* **DIRECTIONS**: For this exercise, reproduce each entry below exactly, excluding pictures.

MATERIAL PROVIDED START

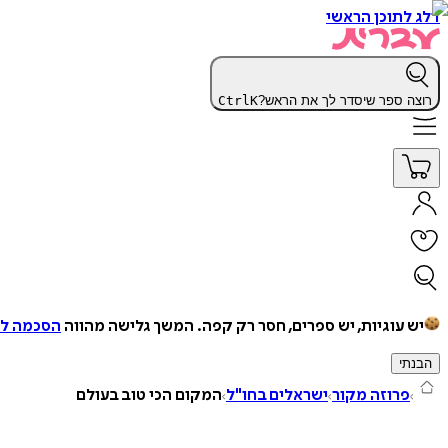
דלג לתוכן הראשי
רוצה ספר שיסדר לך את הראש?
K
Ctrl
יש עוגיות, יש ספרים, חסר רק קפה.
המשך גלישה מהווה
הסכמה למ
הבנתי
פרוזה מקור
ישראלים בחו"ל
המקום הכי טוב בעולם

MATERIAL PROVIDED END

* **ANSWER AREA**:
דלג לתוכן הראשי
רוצה ספר שיסדר לך את הראש?
K
Ctrl
יש עוגיות, יש ספרים, חסר רק קפה.
המשך גלישה מהווה
הסכמה למ
הבנתי
פרוזה מקור
ישראלים בחו"ל
המקום הכי טוב בעולם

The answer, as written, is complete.